Please give an exact copy of every line from the one holding "Na-adjective (ke" through the final line of the records below.

[Saved data entries]
□ □ □
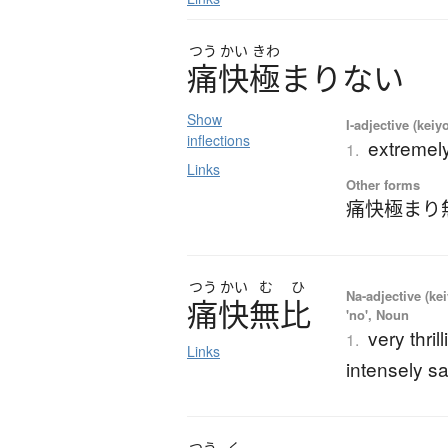
つう
かい
きわ
痛快極
ま
り
な
い
Show
I-adjective (keiy
inflections
extremely 
1.
Links
Other forms
痛快極まり
つう
かい
む
ひ
Na-adjective (ke
痛快無比
'no', Noun
very thril
1.
Links
intensely sa
つう
く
□ □ □
◆ **EXERCISE OUTPUT**
Na-adjective (ke
痛快無比
'no', Noun
very thril
1.
Links
intensely sa
つう
く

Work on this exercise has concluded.